As a historical anthropologist, ultimately, I do not find the analytical tools Ahmed presents as alternatives to be compelling enough to apply in my own scholarship when compared to the kinds of interventions anthropologists of Islam have made and are making, including revisiting and recuperating philology, one of Ahmed’s themes. What is Islam? may speak to scholars differently depending on our disciplinary location but in my view the book’s virtues are distinct from Ahmed’s ambitions for it as its author. I benefitted tremendously from Ahmed’s generative work and his many lucid insights; many of my favorite parts of the book are quietly hidden in the footnotes, such as his sharp reading of an elliptical Punjabi joke or his detailed argument with a particular interlocutor and these are the parts I will likely cite again and again.
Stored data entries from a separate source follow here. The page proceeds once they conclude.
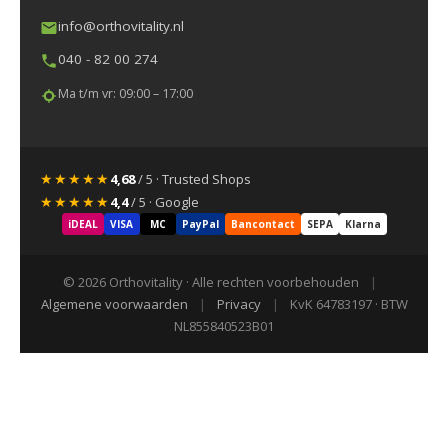
info@orthovitality.nl
040 - 82 00 274
Ma t/m vr: 09:00 – 17:00
★★★★★
4,68
/ 5 · Trusted Shops
★★★★★
4,4
/ 5 · Google
iDEAL
VISA
MC
PayPal
Bancontact
SEPA
Klarna
© 2026 Orthovitality · Alle rechten voorbehouden
|
Algemene voorwaarden
|
Privacy
|
KvK 64783197 · BTW
NL855840523B01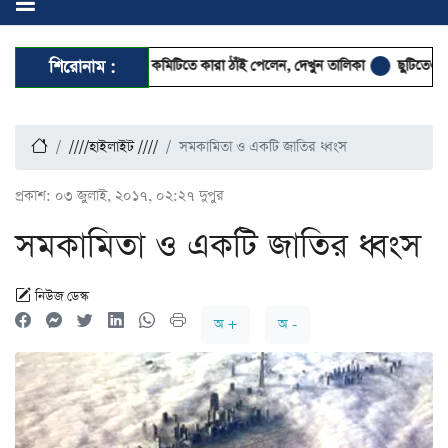
মহানগর দক্ষিণের কমিটিতে কারা ঠাঁই পেলেন, দেখুন তালিকা
শিরোনাম :
ছুটিতেও স্মার্টফোন 
////হাইলাইট ////
সমকামিতা ও একটি জাতির ধ্বংস
প্রকাশ:
০৩ জুলাই, ২০১৭, ০২:২৭ দুপুর
সমকামিতা ও একটি জাতির ধ্বংস
নিউজ ডেস্ক
অ +
অ -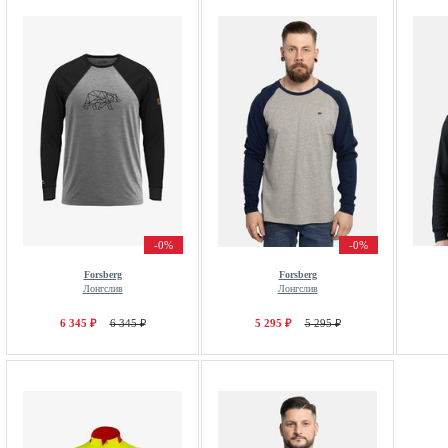
-0%
-0%
Forsberg
Forsberg
Лонгслив
Лонгслив
6 345 ₽
6 345 ₽
5 295 ₽
5 295 ₽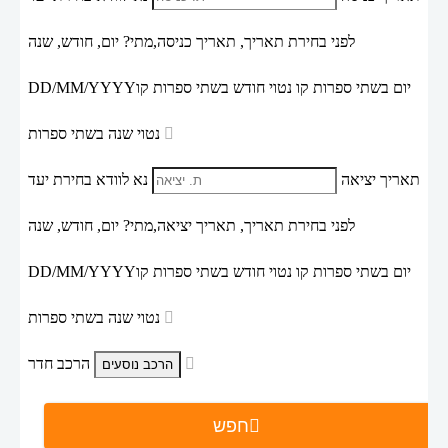
לפני בחירת תאריך,
תאריך כניסה,
מתי? יום, חודש, שנה
יום בשתי ספרות קו נטוי חודש בשתי ספרות קו
DD/MM/YYYY
נטוי שנה בשתי ספרות
תאריך יציאה
נא לוודא בחירת יעד
לפני בחירת תאריך,
תאריך יציאה,
מתי? יום, חודש, שנה
יום בשתי ספרות קו נטוי חודש בשתי ספרות קו
DD/MM/YYYY
נטוי שנה בשתי ספרות
הרכב חדר
חפש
These arguments focused on the specificities of his archive are likely to be overshadowed by the splashy, clunky theoretical argument of the book in which Ahmed distinguishes his conceptual tools from other theorists like Hans-Georg Gadamer, Wilfred Cantwell Smith, Talal Asad and many others. Still I left the book inspired, energized, and emboldened to think big, to take risks, and with renewed purpose to write with care about Islam.